===== SUPPLIED MATERIAL =====

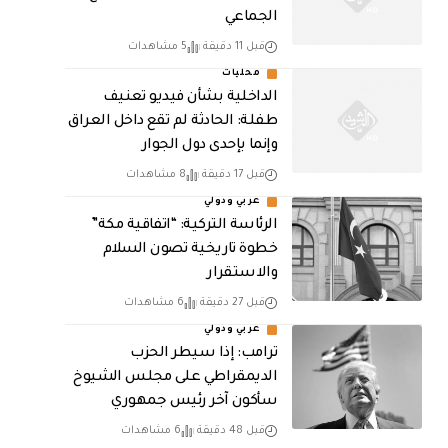
الجماعي
قبل 11 دقيقة
5 مشاهدات
محليات
الداخلية بشأن فيديو تعنيف
طفلة: الحادثة لم تقع داخل العراق
وإنما بإحدى دول الجوار
قبل 17 دقيقة
8 مشاهدات
عربي ودولي
الرئاسة التركية: “اتفاقية مكة”
خطوة تاريخية تصون السلام
والاستقرار
قبل 27 دقيقة
6 مشاهدات
عربي ودولي
ترامب: إذا سيطر الحزب
الديمقراطي على مجلس الشيوخ
سأكون آخر رئيس جمهوري
قبل 48 دقيقة
6 مشاهدات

=====

EXERCISE DESCRIPTION:
Find the lines in the records above that hold the word "دقيقة", and give only how many there are.

ANSWER BOX:
4